EMBOSS program groups

James Bonfield jkb at mrc-lmb.cam.ac.uk
Fri Apr 27 16:52:44 UTC 2001


Hi all,

I'm looking at restructuring the program groups so that there are fewer
groups, or at least make some groups to be subgroups (cascading menus in my
interface).

There seems to be a huge amount of redundancy with the average program being
in 1.7 groups (ish ;-)). Some entire groups have huge overlap, such as Motifs
and Pattern matching. What are people's thoughts on this? I'm willing to
submit my changes back to the emboss team, but how many people are likely to
be effected by this? We need this ourselves as the menus are simply too long
at present, and it's virtually impossible to find anything.

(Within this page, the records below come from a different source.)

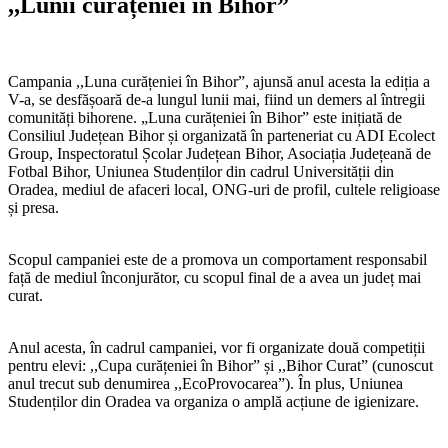
,,Lunii curățeniei în Bihor”
Campania ,,Luna curățeniei în Bihor”, ajunsă anul acesta la ediția a
V-a, se desfășoară de-a lungul lunii mai, fiind un demers al întregii
comunități bihorene. „Luna curățeniei în Bihor” este inițiată de
Consiliul Județean Bihor și organizată în parteneriat cu ADI Ecolect
Group, Inspectoratul Școlar Județean Bihor, Asociația Județeană de
Fotbal Bihor, Uniunea Studenților din cadrul Universității din
Oradea, mediul de afaceri local, ONG-uri de profil, cultele religioase
și presa.
Scopul campaniei este de a promova un comportament responsabil
față de mediul înconjurător, cu scopul final de a avea un județ mai
curat.
Anul acesta, în cadrul campaniei, vor fi organizate două competiții
pentru elevi: ,,Cupa curățeniei în Bihor” și ,,Bihor Curat” (cunoscut
anul trecut sub denumirea ,,EcoProvocarea”). În plus, Uniunea
Studenților din Oradea va organiza o amplă acțiune de igienizare.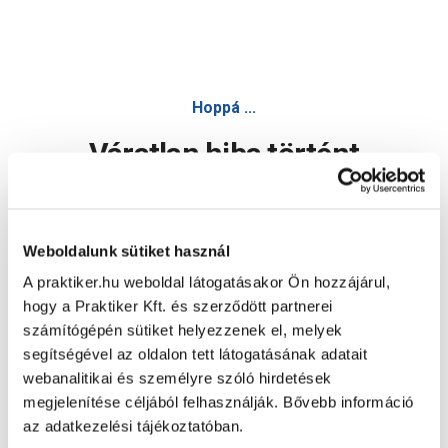
Hoppá ...
Váratlan hiba történt
Dolgozunk a hiba javításán. Egy kis türelmet kérünk.
Weboldalunk sütiket használ
A praktiker.hu weboldal látogatásakor Ön hozzájárul,
Oldal újratöltése
hogy a Praktiker Kft. és szerződött partnerei
számítógépén sütiket helyezzenek el, melyek
segítségével az oldalon tett látogatásának adatait
webanalitikai és személyre szóló hirdetések
megjelenítése céljából felhasználják. Bővebb információ
az adatkezelési tájékoztatóban.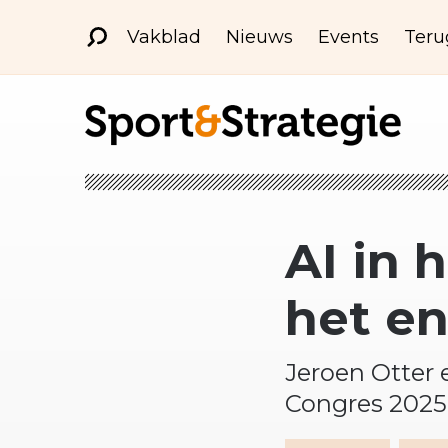
Vakblad
Nieuws
Events
Teru
AI in
het en
Jeroen Otter 
Congres 2025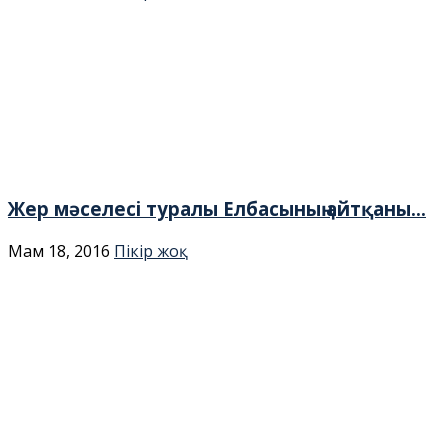
Жер мәселесі туралы Елбасының айтқаны...
Мам 18, 2016
Пікір жоқ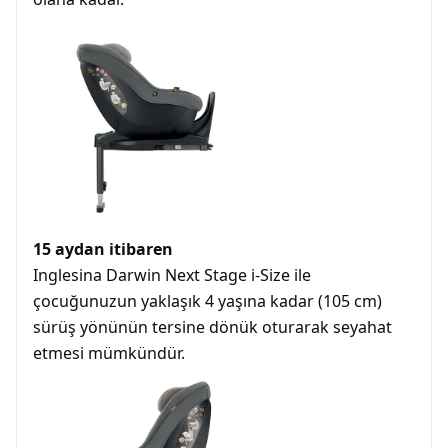
15 aydan itibaren
Inglesina Darwin Next Stage i-Size ile
çocuğunuzun yaklaşık 4 yaşına kadar (105 cm)
sürüş yönünün tersine dönük oturarak seyahat
etmesi mümkündür.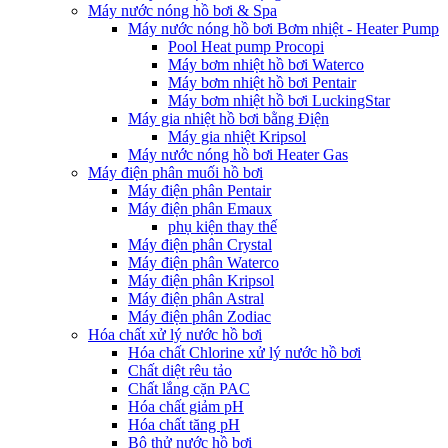
Máy nước nóng hồ bơi & Spa
Máy nước nóng hồ bơi Bơm nhiệt - Heater Pump
Pool Heat pump Procopi
Máy bơm nhiệt hồ bơi Waterco
Máy bơm nhiệt hồ bơi Pentair
Máy bơm nhiệt hồ bơi LuckingStar
Máy gia nhiệt hồ bơi bằng Điện
Máy gia nhiệt Kripsol
Máy nước nóng hồ bơi Heater Gas
Máy điện phân muối hồ bơi
Máy điện phân Pentair
Máy điện phân Emaux
phụ kiện thay thế
Máy điện phân Crystal
Máy điện phân Waterco
Máy điện phân Kripsol
Máy điện phân Astral
Máy điện phân Zodiac
Hóa chất xử lý nước hồ bơi
Hóa chất Chlorine xử lý nước hồ bơi
Chất diệt rêu tảo
Chất lắng cặn PAC
Hóa chất giảm pH
Hóa chất tăng pH
Bộ thử nước hồ bơi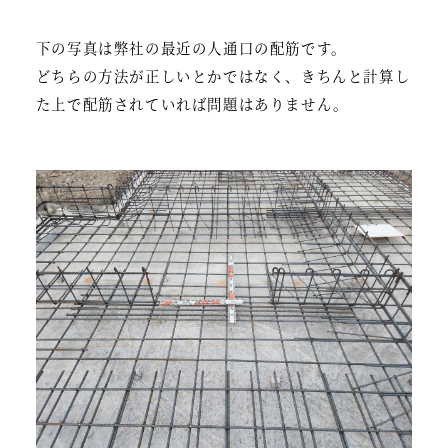
下の写真は弊社の最近の人通口の配筋です。
どちらの方法が正しいとかではなく、きちんと計算し
た上で配筋されていれば問題はありません。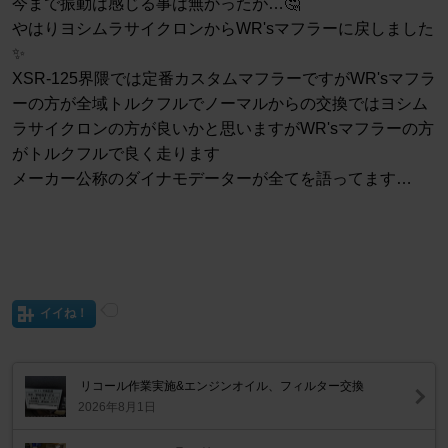
今まで振動は感じる事は無かったが…🤔
やはりヨシムラサイクロンからWR'sマフラーに戻しました
✨
XSR-125界隈では定番カスタムマフラーですがWR'sマフラ
ーの方が全域トルクフルでノーマルからの交換ではヨシム
ラサイクロンの方が良いかと思いますがWR'sマフラーの方
がトルクフルで良く走ります
メーカー公称のダイナモデーターが全てを語ってます…
イイね！
リコール作業実施&エンジンオイル、フィルター交換
2026年8月1日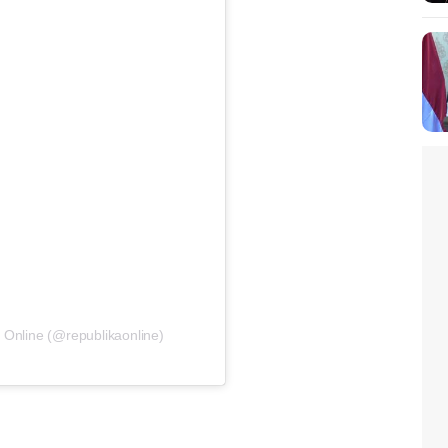
 Online (@republikaonline)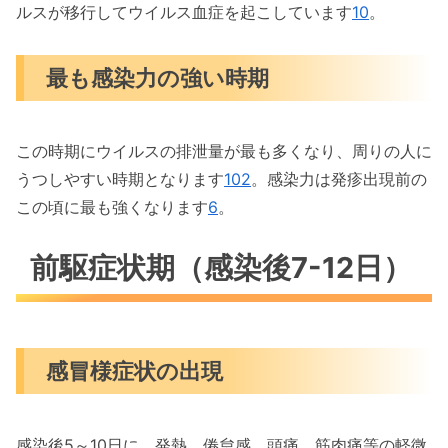
ルスが移行してウイルス血症を起こしています
10
。
最も感染力の強い時期
この時期にウイルスの排泄量が最も多くなり、周りの人に
うつしやすい時期となります
10
2
。感染力は発疹出現前の
この頃に最も強くなります
6
。
前駆症状期（感染後7-12日）
感冒様症状の出現
感染後5～10日に、発熱、倦怠感、頭痛、筋肉痛等の軽微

On a different note, I see that there's also a huge redundancy in
programs. How should users choose between them? Eg, as a novice user of
emboss, how would I know to use stretcher over needle? And similarly for water 
vs matcher.

The documentation for needle implies that needle is for short sequences and
stretcher is for longer sequences. However stretcher uses the Myers and Miller 
algorithm, which claims to be a full needleman-wunsch alignment algorithm
anyway (but with linear-space memory requirements). Similarly matcher vs
needle - both claim to be rigorous algorithms, but matcher uses less memory.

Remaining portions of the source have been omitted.